--- Available data ---
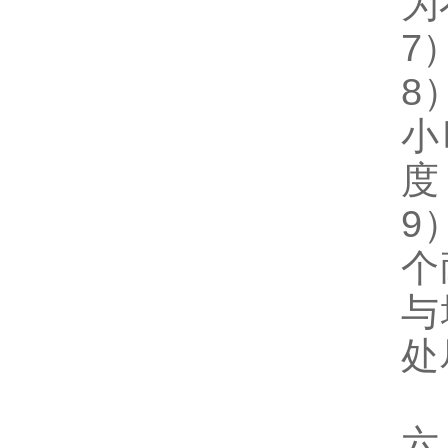
为
7
8
小
度
9
个
与
处
六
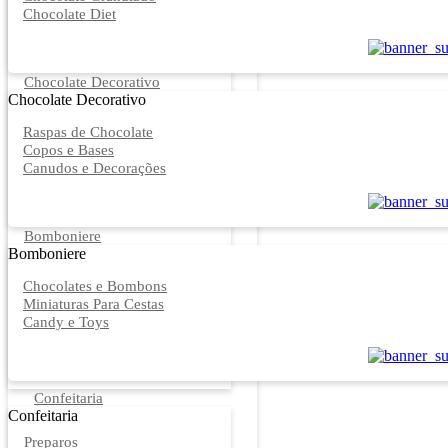
Chocolate Diet
Chocolate Decorativo
Chocolate Decorativo
Raspas de Chocolate
Copos e Bases
Canudos e Decorações
Bomboniere
Bomboniere
Chocolates e Bombons
Miniaturas Para Cestas
Candy e Toys
Confeitaria
Confeitaria
Preparos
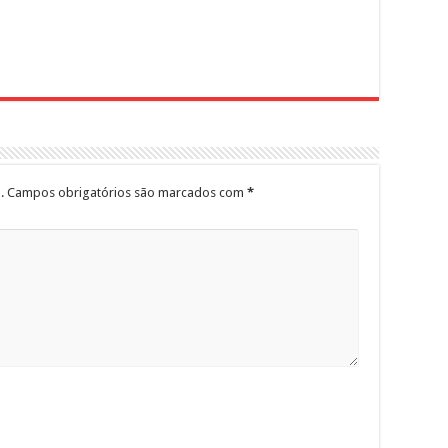
.
Campos obrigatórios são marcados com
*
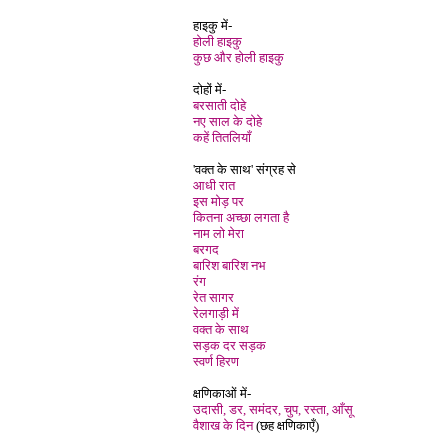
हाइकु में-
होली हाइकु
कुछ और होली हाइकु
दोहों में-
बरसाती दोहे
नए साल के दोहे
कहें तितलियाँ
'वक्त के साथ' संग्रह से
आधी रात
इस मोड़ पर
कितना अच्छा लगता है
नाम लो मेरा
बरगद
बारिश बारिश नभ
रंग
रेत सागर
रेलगाड़ी में
वक्त के साथ
सड़क दर सड़क
स्वर्ण हिरण
क्षणिकाओं में-
उदासी, डर, समंदर, चुप, रस्ता, आँसू
वैशाख के दिन
(
छह क्षणिकाएँ
)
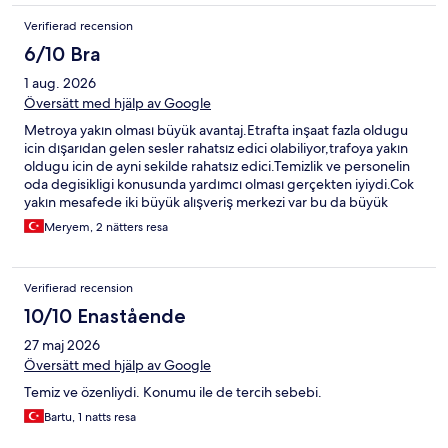
Verifierad recension
6/10 Bra
1 aug. 2026
Översätt med hjälp av Google
Metroya yakın olması büyük avantaj.Etrafta inşaat fazla oldugu
icin dışarıdan gelen sesler rahatsız edici olabiliyor,trafoya yakın
oldugu icin de ayni sekilde rahatsız edici.Temizlik ve personelin
oda degisikligi konusunda yardımcı olması gerçekten iyiydi.Cok
yakın mesafede iki büyük alışveriş merkezi var bu da büyük
avantajdi bizim icin.
Meryem, 2 nätters resa
Verifierad recension
10/10 Enastående
27 maj 2026
Översätt med hjälp av Google
Temiz ve özenliydi. Konumu ile de tercih sebebi.
Bartu, 1 natts resa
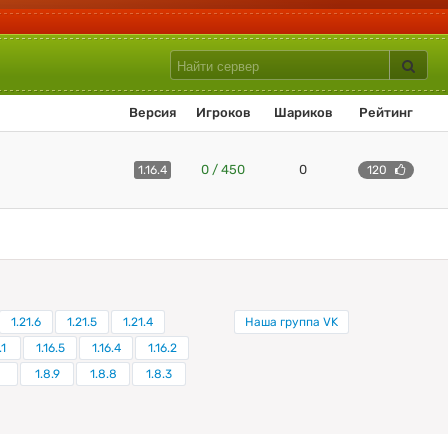
Версия
Игроков
Шариков
Рейтинг
0 / 450
0
1.16.4
120
1.21.6
1.21.5
1.21.4
Наша группа VK
.1
1.16.5
1.16.4
1.16.2
1.8.9
1.8.8
1.8.3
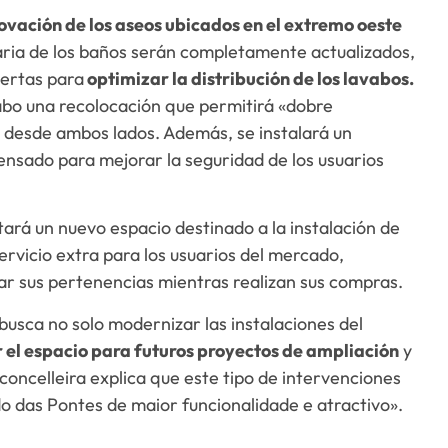
ovación de los aseos ubicados en el extremo oeste
taria de los baños serán completamente actualizados,
uertas para
optimizar la distribución de los lavabos.
cabo una recolocación que permitirá «dobre
so desde ambos lados. Además, se instalará un
ensado para mejorar la seguridad de los usuarios
itará un nuevo espacio destinado a la instalación de
ervicio extra para los usuarios del mercado,
r sus pertenencias mientras realizan sus compras.
busca no solo modernizar las instalaciones del
 el espacio para futuros proyectos de ampliación
y
 concelleira explica que este tipo de intervenciones
 das Pontes de maior funcionalidade e atractivo».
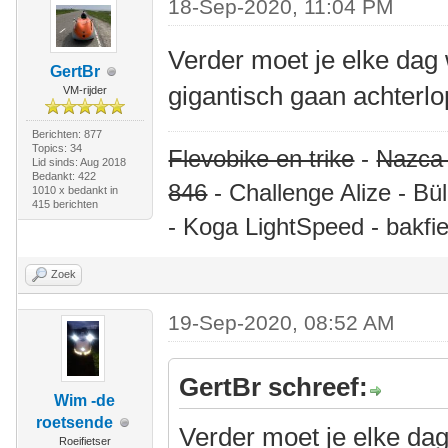
18-Sep-2020, 11:04 PM
Verder moet je elke dag w
GertBr
gigantisch gaan achterlo
VM-rijder
Berichten: 877
Topics: 34
Flevobike en trike
-
Nazca
Lid sinds: Aug 2018
Bedankt: 422
846
- Challenge Alize - Bü
1010 x bedankt in
415 berichten
- Koga LightSpeed - bakfie
Zoek
19-Sep-2020, 08:52 AM
GertBr schreef:
Wim -de
roetsende
Verder moet je elke dag 
Roeifietser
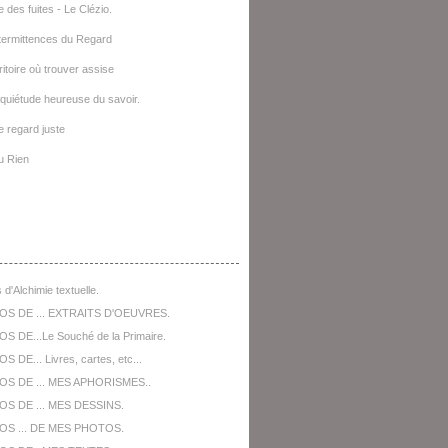
e des fuites - Le Clézio.
termittences du Regard
ritoire où trouver assise
quiétude heureuse du savoir.
le regard juste
u Rien
opos De ...
 d'Alchimie textuelle.
OS DE ... EXTRAITS D'OEUVRES.
S DE...Le Souché de la Primaire.
 DE... Livres, cartes, etc...
OS DE ... MES APHORISMES..
S DE ... MES DESSINS.
OS ... DE MES PHOTOS.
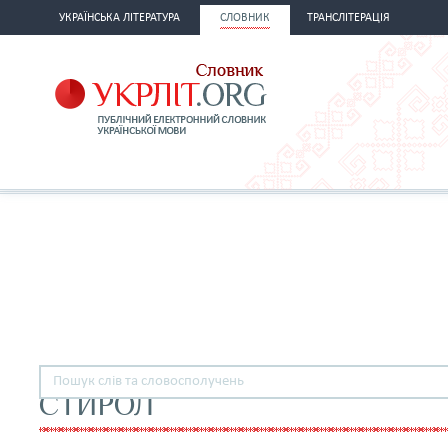
УКРАЇНСЬКА ЛІТЕРАТУРА
СЛОВНИК
ТРАНСЛІТЕРАЦІЯ
СТИРОЛ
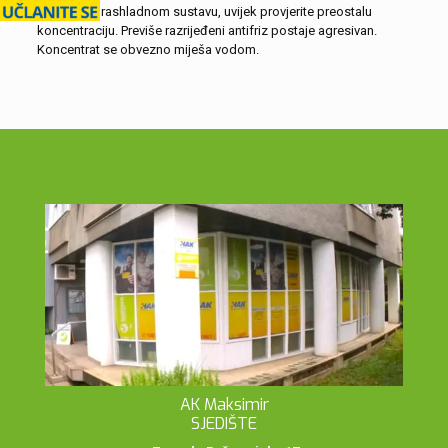
se nalazi u rashladnom sustavu, uvijek provjerite preostalu
koncentraciju. Previše razrijeđeni antifriz postaje agresivan.
Koncentrat se obvezno miješa vodom.
AK Maksimir
SJEDIŠTE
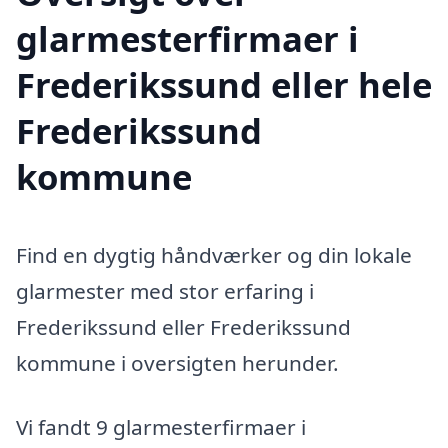
glarmesterfirmaer i
Frederikssund eller hele
Frederikssund
kommune
Find en dygtig håndværker og din lokale
glarmester med stor erfaring i
Frederikssund eller Frederikssund
kommune i oversigten herunder.
Vi fandt 9 glarmesterfirmaer i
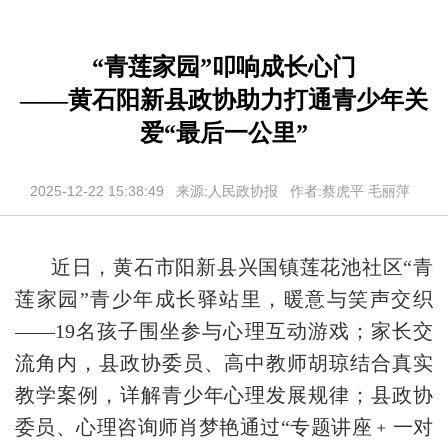
“青莲家园”叩响成长心门
——黄石阳新县政协助力打通青少年关
爱“最后一公里”
2025-12-22 15:38:49 来源:人民政协报 作者:蔡虎平 毛丽萍
近日，黄石市阳新县兴国镇莲花池社区“青
莲家园”青少年成长驿站里，暖意与笑声交织
——19名孩子围坐参与心理互动游戏；家长交
流角内，县政协委员、高中教师胡琼结合真实
教学案例，详解青少年心理发展规律；县政协
委员、心理咨询师肖梦艳通过“专题讲座﹢一对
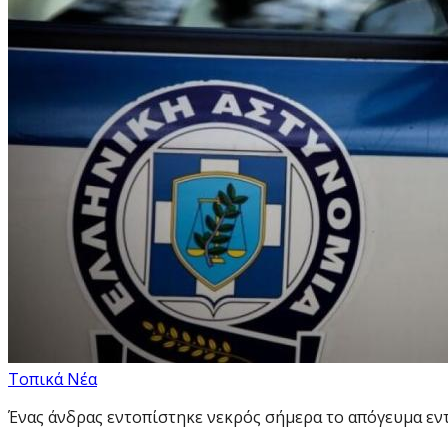
Τοπικά Νέα
Ένας άνδρας εντοπίστηκε νεκρός σήμερα το απόγευμα εντ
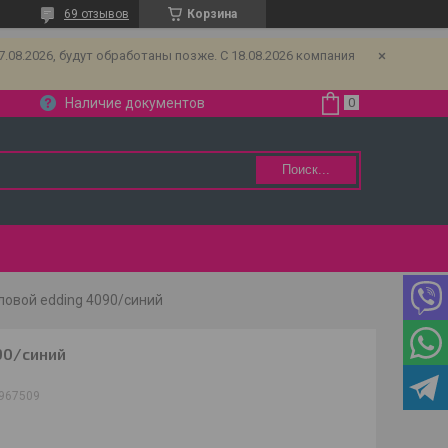
69 отзывов
Корзина
08.2026, будут обработаны позже. С 18.08.2026 компания
Наличие документов
Поиск...
овой edding 4090/синий
90/синий
967509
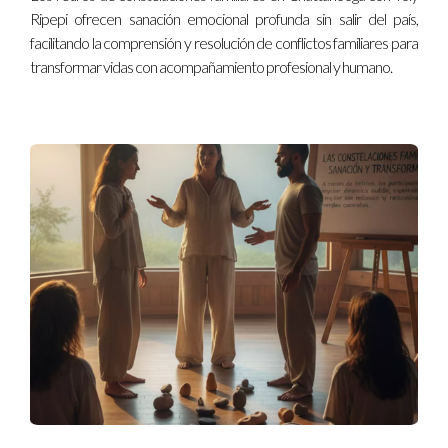
Ripepi ofrecen sanación emocional profunda sin salir del país,
facilitando la comprensión y resolución de conflictos familiares para
transformar vidas con acompañamiento profesional y humano.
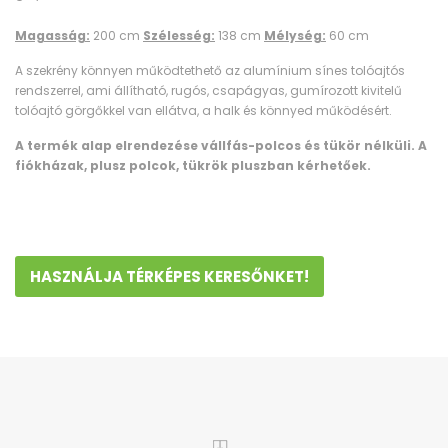
Magasság:
200 cm
Szélesség:
138 cm
Mélység:
60 cm
A szekrény könnyen működtethető az alumínium sínes tolóajtós
rendszerrel, ami állítható, rugós, csapágyas, gumírozott kivitelű
tolóajtó görgőkkel van ellátva, a halk és könnyed működésért.
A termék alap elrendezése vállfás-polcos és tükör nélküli. A
fiókházak, plusz polcok, tükrök pluszban kérhetőek.
HASZNÁLJA TÉRKÉPES KERESŐNKET!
---
**Required work**. Using the entries above, copy out all lines that contain the string "eller".

**Result**.
Frederikssund eller hele
Frederikssund eller Frederikssund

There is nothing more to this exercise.